Nigeria has not joined an international tax treaty mediated by the Organization for Economic Cooperation and Development as it would result in a loss of revenue to Africa’s largest economy.
The requirement that signatories pay tariffs on digital sales of multinationals with only 20 billion euros ($ 21.4 billion) annual global turnover and 10% global profits was a matter of “concern” because “most companies operating in our country do not meet such standards.” Muhammad Nami, executive chairman of the Federal Internal Revenue Service, said in an emailed statement.

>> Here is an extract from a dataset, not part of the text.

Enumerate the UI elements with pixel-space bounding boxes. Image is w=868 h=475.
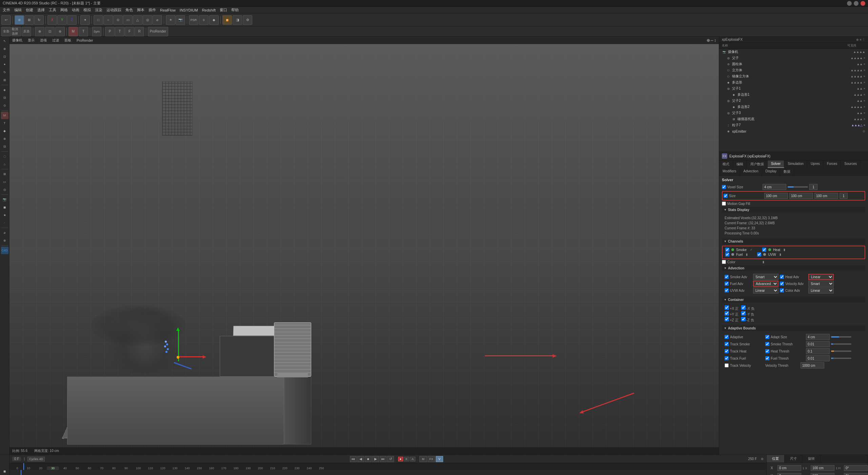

Africa’s top oil producer, which has one of the lowest tax collections in the world, has refused to sign an OECD-led effort to reform international tax rules to allow multinational corporations, wherever they may operate, to pay their fair share of taxes. The reforms are aimed at ensuring that multinationals have a minimum tax rate of 15% from 2023. About 130 countries, representing more than 90% of global economic output, have signed up to join the global tax treaty.

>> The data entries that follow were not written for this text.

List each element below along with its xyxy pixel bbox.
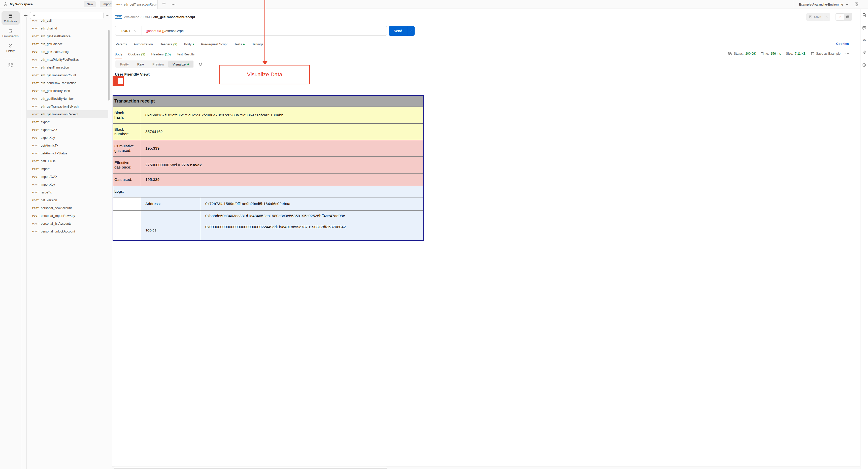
list-item[interactable]: POST eth_sendRawTransaction [27,79,108,87]
request-url[interactable]: {{baseURL}}/ext/bc/C/rpc [146,29,183,33]
row-label: Block number: [113,123,141,140]
row-value: 195,339 [141,140,424,157]
list-item[interactable]: POST eth_getTransactionCount [27,71,108,79]
list-item[interactable]: POST issueTx [27,188,108,196]
request-name: getAtomicTxStatus [41,152,67,155]
method-badge: POST [32,74,39,76]
list-item[interactable]: POST eth_chainId [27,25,108,32]
breadcrumb-folder[interactable]: EVM [143,15,150,19]
list-item[interactable]: POST eth_getBlockByHash [27,87,108,95]
request-tab-item[interactable]: Pre-request Script [201,42,227,46]
list-item[interactable]: POST eth_signTransaction [27,63,108,71]
list-item[interactable]: POST eth_getChainConfig [27,48,108,56]
list-item[interactable]: POST export [27,118,108,126]
request-name: exportAVAX [41,128,57,132]
breadcrumb-request[interactable]: eth_getTransactionReceipt [153,15,195,19]
list-item[interactable]: POST eth_getBalance [27,40,108,48]
list-item[interactable]: POST eth_getAssetBalance [27,32,108,40]
table-row: Effective gas price: 27500000000 Wei = 2… [113,157,424,173]
send-options-chevron-icon[interactable] [407,26,414,36]
method-badge: POST [32,215,39,217]
response-tab-item[interactable]: Body [115,50,122,59]
request-tab-item[interactable]: Authorization [134,42,153,46]
request-name: eth_maxPriorityFeePerGas [41,58,79,61]
user-friendly-checkbox[interactable] [113,76,124,86]
breadcrumb-collection[interactable]: Avalanche [124,15,139,19]
view-tab-item[interactable]: Preview [148,61,168,67]
tab-green-dot [243,43,245,45]
sidebar-item-history[interactable]: History [1,41,20,54]
list-item[interactable]: POST personal_newAccount [27,204,108,212]
request-tab-item[interactable]: Headers (9) [160,42,177,46]
tab-options-icon[interactable] [172,4,175,5]
view-tab-item[interactable]: Pretty [116,61,133,67]
request-name: eth_chainId [41,27,57,30]
send-button[interactable]: Send [389,26,414,36]
list-item[interactable]: POST eth_call [27,17,108,25]
response-view-switch: Pretty Raw Preview Visualize [115,60,194,68]
list-item[interactable]: POST getAtomicTxStatus [27,149,108,157]
request-name: eth_getBlockByNumber [41,97,74,100]
list-item[interactable]: POST import [27,165,108,173]
request-tab-item[interactable]: Body [184,42,194,46]
request-name: eth_getChainConfig [41,50,69,54]
list-item[interactable]: POST getAtomicTx [27,142,108,149]
view-tab-item[interactable]: Raw [133,61,148,67]
list-item[interactable]: POST importKey [27,181,108,188]
sidebar-more-icon[interactable] [106,15,109,16]
list-item[interactable]: POST eth_getTransactionByHash [27,102,108,110]
view-tab-item[interactable]: Visualize [168,61,193,67]
url-input[interactable]: POST {{baseURL}}/ext/bc/C/rpc [115,26,387,36]
request-name: personal_importRawKey [41,214,75,218]
request-name: eth_getAssetBalance [41,34,70,38]
request-tab-item[interactable]: Tests [234,42,245,46]
method-badge: POST [32,199,39,201]
sidebar-item-environments[interactable]: Environments [1,26,20,39]
list-item[interactable]: POST personal_unlockAccount [27,227,108,234]
refresh-visualizer-icon[interactable] [198,62,203,66]
sidebar-item-collections[interactable]: Collections [1,11,20,25]
method-badge: POST [32,191,39,194]
response-tab-item[interactable]: Headers (15) [151,50,171,59]
method-badge: POST [32,66,39,69]
request-list: POST eth_call POST eth_chainId POST eth_… [22,17,112,234]
method-badge: POST [32,207,39,209]
list-item[interactable]: POST net_version [27,196,108,204]
tab-count-badge: (9) [173,42,177,46]
method-chevron-icon[interactable] [134,30,136,32]
topic-hash: 0xba8de60c3403ec381d1d484652ea1980e3c3e5… [205,211,423,218]
workspace-title[interactable]: My Workspace [10,2,33,6]
row-label: Cumulative gas used: [113,140,141,157]
method-badge: POST [32,27,39,30]
transaction-receipt-table: Transaction receipt Block hash: 0xd5bd16… [113,95,424,234]
new-button[interactable]: New [84,1,96,7]
method-badge: POST [32,20,39,22]
user-avatar-icon[interactable] [3,2,7,6]
response-tab-item[interactable]: Test Results [177,50,195,59]
list-item[interactable]: POST eth_getTransactionReceipt [27,110,108,118]
request-tab-item[interactable]: Params [116,42,127,46]
request-tab[interactable]: POST eth_getTransactionRece [112,0,158,9]
row-label: Gas used: [113,173,141,186]
list-item[interactable]: POST importAVAX [27,173,108,181]
request-tab-item[interactable]: Settings [251,42,263,46]
method-badge: POST [32,144,39,147]
annotation-callout-box: Visualize Data [219,65,310,84]
list-item[interactable]: POST exportKey [27,134,108,142]
tree-indent-guide [26,17,27,234]
new-tab-button[interactable] [162,1,166,5]
method-badge: POST [32,51,39,53]
list-item[interactable]: POST personal_listAccounts [27,220,108,227]
more-tools-grid-icon[interactable] [8,63,13,68]
list-item[interactable]: POST exportAVAX [27,126,108,134]
sidebar-scrollbar[interactable] [108,30,110,100]
list-item[interactable]: POST getUTXOs [27,157,108,165]
request-name: eth_sendRawTransaction [41,81,76,85]
request-name: personal_newAccount [41,206,72,210]
list-item[interactable]: POST personal_importRawKey [27,212,108,220]
list-item[interactable]: POST eth_maxPriorityFeePerGas [27,56,108,63]
list-item[interactable]: POST eth_getBlockByNumber [27,95,108,102]
method-badge: POST [32,97,39,100]
logs-row: Logs: [113,186,424,197]
response-tab-item[interactable]: Cookies (3) [128,50,145,59]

Although the OECD agreement is not in Nigeria’s favor, Africa’s most populous country has developed internal solutions to raise more taxes in the digital economy, according to Nami. The tax agency introduced digital-service tax in January to boost revenue, and tax collection in February is projected to increase from 6.4 trillion naira in 2021 to about 10 trillion naira this year, supported by increased automation and the installation of ICT infrastructure.